PROMPT: Scan the lines below for the word "alimentation". Copy each line you find it in.

────

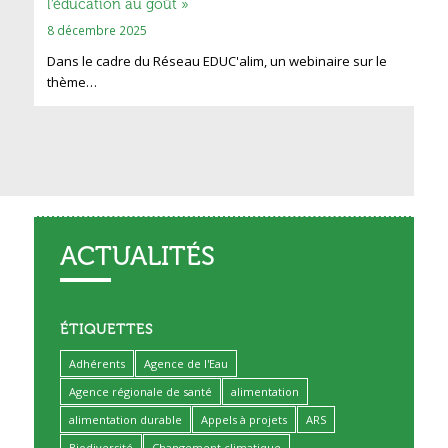
l’éducation au goût »
8 décembre 2025
Dans le cadre du Réseau EDUC'alim, un webinaire sur le
thème…
ACTUALITÉS
ÉTIQUETTES
Adhérents
Agence de l'Eau
Agence régionale de santé
alimentation
alimentation durable
Appels à projets
ARS
Biodiversité
Changement climatique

────

RESULT FOR THIS EXERCISE:
alimentation
alimentation durable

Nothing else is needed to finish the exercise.